Menzie McEachern, GNWT’s director of mineral and petroleum resources said the changes are meant to modernize the PRA and OGOA through three areas of focus.
The first area of proposed change is in transparency and accountability, as section 91 of the PRA makes it impossible for the GNWT to share information that is in the public interest.
“We’ve definitely heard from the public a desire to have access to more information… Building awareness of an industry means that people can understand it more, and it allows them to know who to contact with questions or ideas regarding their ideas,” McEachern said.
“We want to make more information publicly available related to the sector and related to oil and gas activity, both in terms of environmental information as well as tenure or rights information, as well as economic benefit information about the sector and its activities.”
The second area of proposed change is in modernizing the way that significant discoveries are handled because legislation governing these discoveries is outdated.
The main issue with current significant discovery legislation, according to McEachern, is that once a company has a significant discovery licence, they can hold that licence permanently, free of charge.
“There’s a risk there that companies will have control over a very large land area for a very long period of time and not develop and produce those resources for the benefit of the public,” he said. “We have heard that people have a strong interest in making sure the public resources do get produced to provide the benefits that people want so there are jobs, contracts and business opportunities.”
The final area of proposed changes deal with technical and administrative amendments, which McEachern says will increase the GNWT’s operating efficiency.
He added that the goal of the proposed changes is to ensure legislation works for Northerners.
Gerry Kisoun, an Inuvik community member who attended the engagement session, said he thinks meaningful consultation with communities who will be affected by proposed changes is important.
“Our people are going to be here long after many other people might be gone from here, and we’ll have to live with the changes made,” said Kisoun. “The people that are going to be affected need to be consulted.”

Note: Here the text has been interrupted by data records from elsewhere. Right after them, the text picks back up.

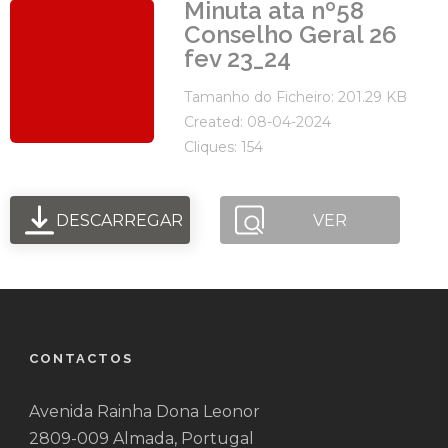
Minuta ata nº58
Conselho Geral 26
fev 23_24
Tamanho do Ficheiro: 201.29 KB
Created: 08-04-2024
Cliques: 154
DESCARREGAR
VER
CONTACTOS
Avenida Rainha Dona Leonor
2809-009 Almada, Portugal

Kisoun added that he wants the GNWT to keep the environment in mind when making legislative change.
“I would like to see, with some of the changes that they’re trying to make, for them to keep the land as a part of it, you’ve got to keep the water as a part of it, you’ve got to keep the animals as a part of it,” said Kisoun. “You have to keep the whole ecosystem in mind.”
Kisoun said one change he would like to see is for the GNWT bring a natural gas well back to Inuvik.
“Right now, we’re paying a lot of money for our heating fuel for our homes. It’s really costly and some families are really hurting,” said Kisoun. “I’d like to see one of those wells open up, if we can do it in a way where it’s not going to be super expensive, and take care of the environment at the same time.”